Colgate to Buy Majority Stake in Tom's of Maine

Tom's of Maine, a big player in the small but growing natural personal products category, has agreed to be swallowed up by Colgate-Palmolive Co., the world's largest maker of toothpaste.

CHICAGO — Tom's of Maine, a big player in the small but growing natural personal products category, has agreed to be swallowed up by Colgate-Palmolive Co., the world's largest maker of toothpaste.

In a deal unveiled Tuesday, Colgate said it would buy an 84 percent stake in privately held Tom's of Maine -- best known for its toothpaste -- for $100 million, subject to adjustment at closing.

Tom's of Maine has stronger gross profit margins than Colgate, making it an attractive prize. Colgate has narrowed its focus to highly profitable businesses such as oral care and personal care. However, with annual sales estimated at about $50 million, Tom's of Maine will be just a small addition to Colgate, which had $11.4 billion in sales in 2005.

Colgate expects to close the deal during the second quarter and said the acquisition should be neutral to profit in 2006 and increasingly positive after that.

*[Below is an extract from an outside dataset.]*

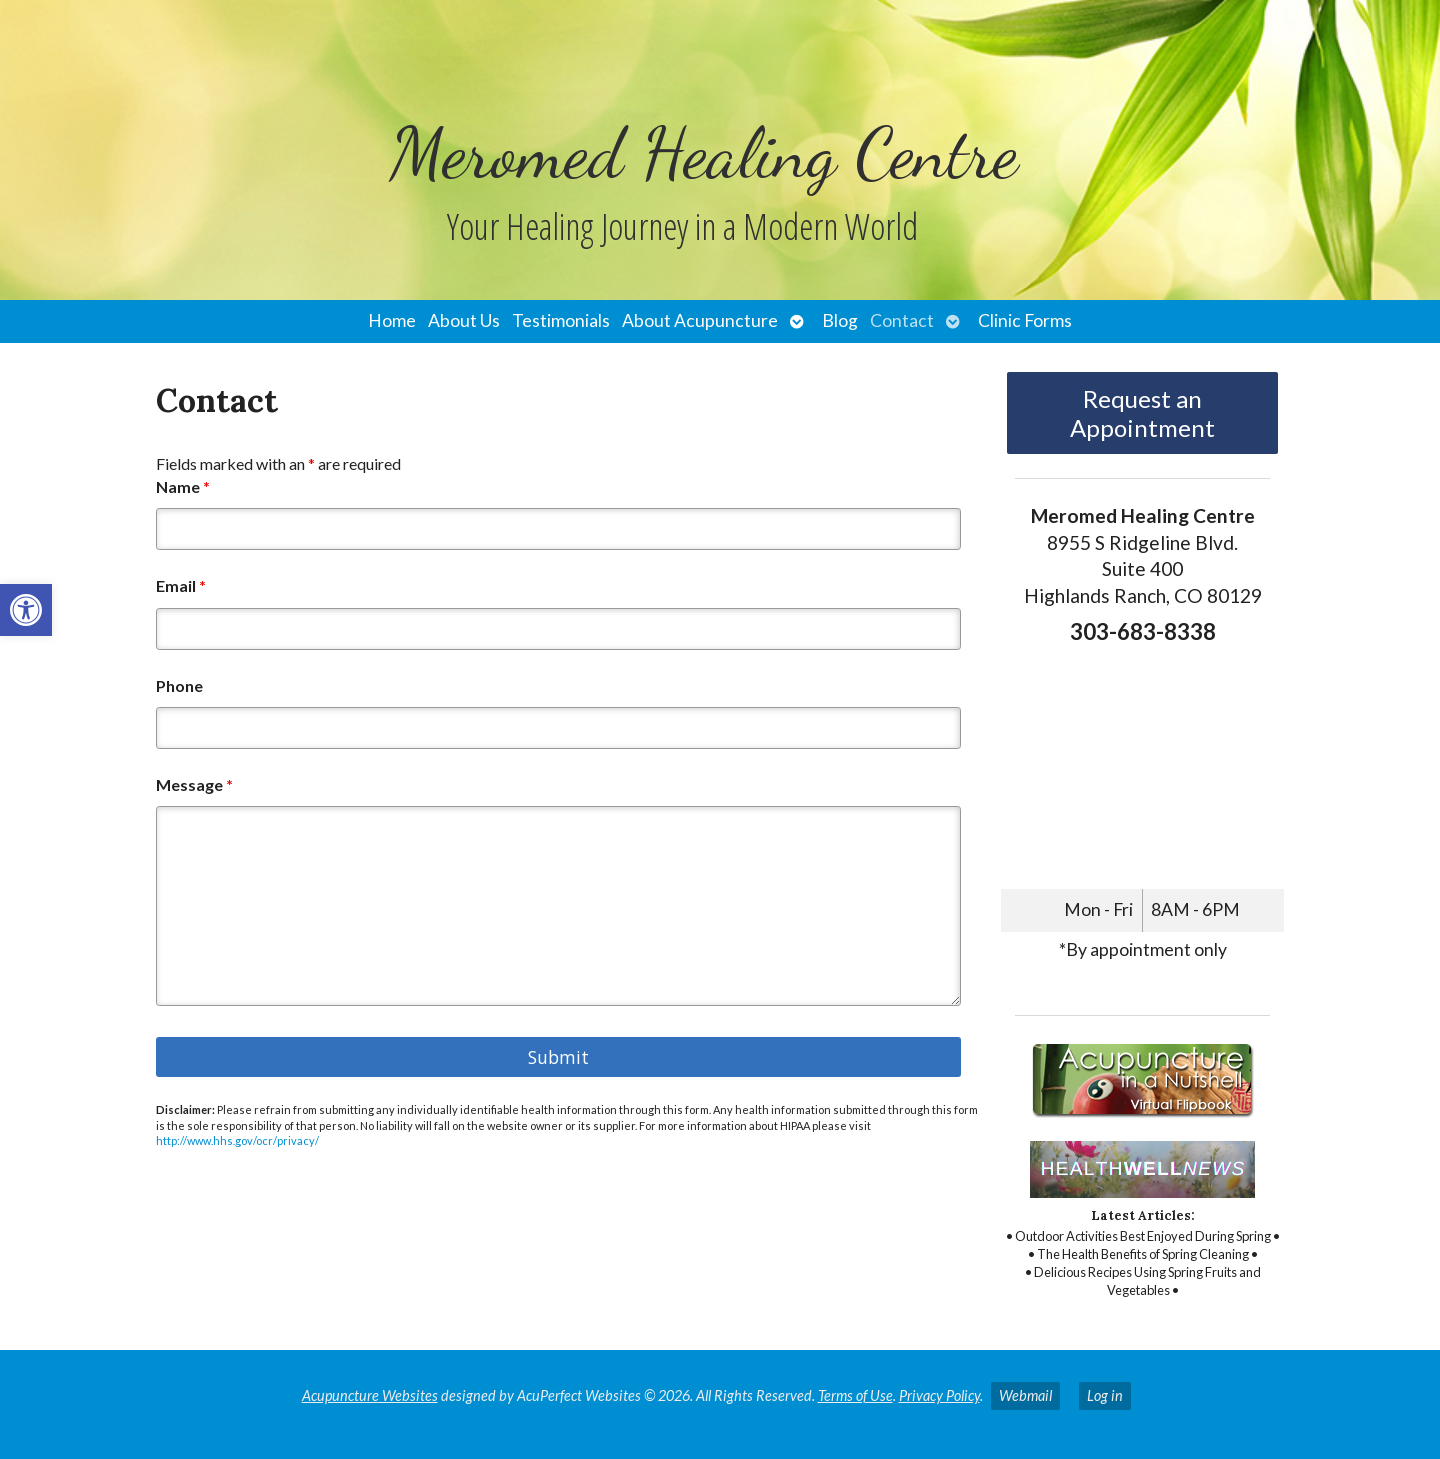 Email (181, 585)
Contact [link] (902, 320)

Tom's of Maine was founded in 1970 by Tom and Kate Chappell with a $5,000 loan from a friend. Colgate said Tom Chappell will continue to run the company from its Kennebunk, Maine office. The Chappell family will retain a 16 percent stake. Colgate will have an opportunity to increase its holdings in the future.

According to Colgate, the U.S. market for natural oral and personal care products is valued at $3 billion and is growing 15 percent per year. Tom's of Maine is the No. 1 oral care brand in the natural category.

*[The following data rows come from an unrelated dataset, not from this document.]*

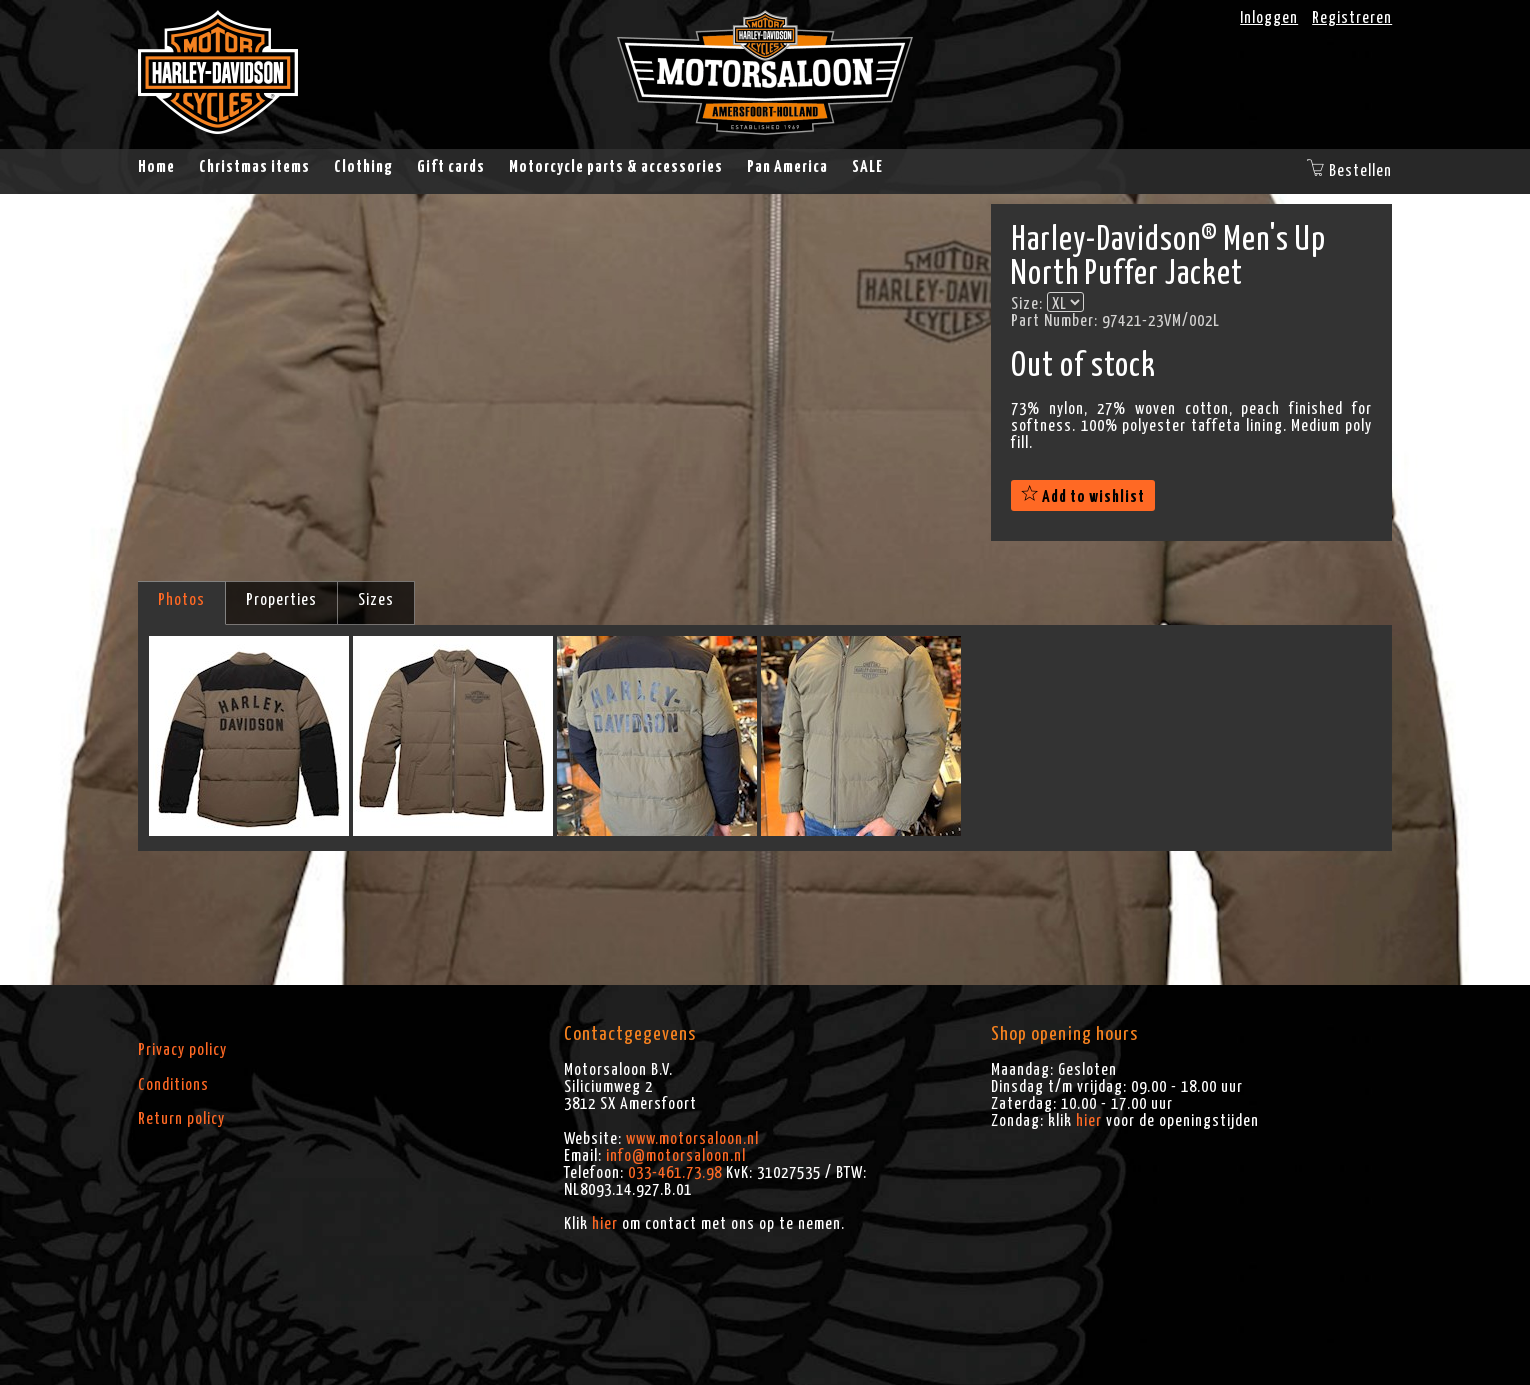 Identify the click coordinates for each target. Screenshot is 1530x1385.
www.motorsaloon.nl (692, 1139)
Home (156, 167)
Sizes (376, 600)
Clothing (363, 167)
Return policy (181, 1119)
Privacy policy (182, 1050)
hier (605, 1224)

Tom's of Maine, which has nearly 200 employees, also makes mouthwash, floss, soap, deodorant and shaving cream. Its products do not contain artificial sweeteners, preservatives, colors, flavors or animal ingredients, and are tested without the use of animals.

Deutsche Bank analyst William Schmitz, who rates Colgate "hold," estimated that Tom's of Maine has annual sales of $40 million to $50 million. He said the deal was "not cheap" based on that estimate, with Colgate paying 2.4 times to 3 times sales.

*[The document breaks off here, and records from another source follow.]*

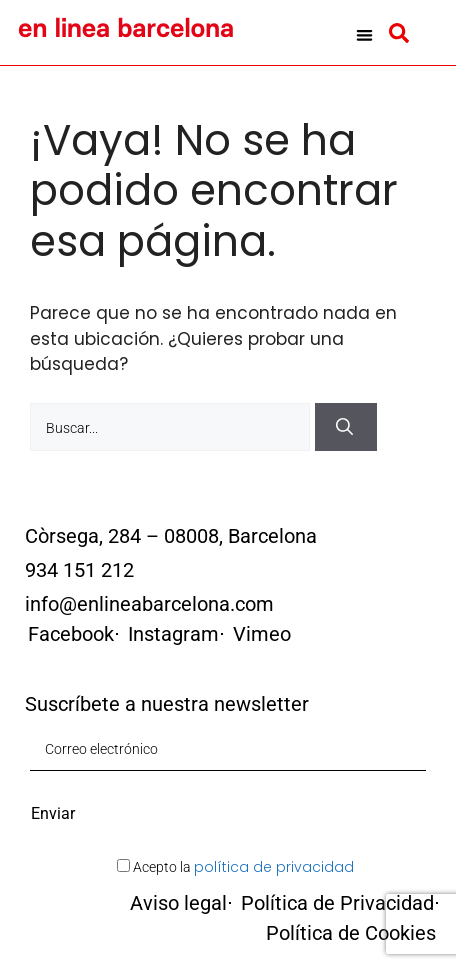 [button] (364, 35)
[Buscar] (346, 427)
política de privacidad (274, 867)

Shares of New York-based Colgate were up 61 cents, or 1.1 percent, to $57.61 on the New York Stock Exchange.

The deal is the latest example of a mainstream corporation buying a niche company with strong social and environmental principles. In 2000, Unilever bought ice cream maker Ben & Jerry's. That company operates as an autonomous subsidiary of Unilever, and its philanthropic contributions and other community activities remain a major part of its culture, just as they were when it was a separate company.


Tom and Kate Chappell said in a statement that they chose to partner with Colgate "because they have the global expertise to help take Tom's of Maine to the next level." They called Colgate "an excellent fit with our own cultural values."

Tom's of Maine's donates 10 percent of its profit to charitable organizations and encourages its employees to use 5 percent of their paid time for volunteer work.

The deal marks Colgate's first oral care acquisition since June 2004, when it bought privately-held Swiss company GABA Holding AG for $841 million, including $112 million of net cash.

Colgate President and Chief Operating Officer Ian Cook said in a statement that Tom's of Maine has gross profit margins which are 10 percentage points higher than Colgate's margin, making it "a logical acquisition as we continue to prioritize our global oral and personal care categories."

Colgate previously unveiled a target to reach gross profit margin of 60 percent by 2010. Its margin was 56 percent in the 2005 fourth quarter, excluding restructuring charges.

The latest acquisition comes as Colgate considers buying Pfizer Inc.'s Listerine brand. Cook said last week that Listerine could fit very well in Colgate's oral care product lineup, and that it would look at other parts of Pfizer's business up for sale but would not overpay.

Pfizer said in February that it may spin off or sell its consumer products business. In early March it said it had no interest in breaking up the brands, which also include Rolaids antacid and Sudafed cold pills.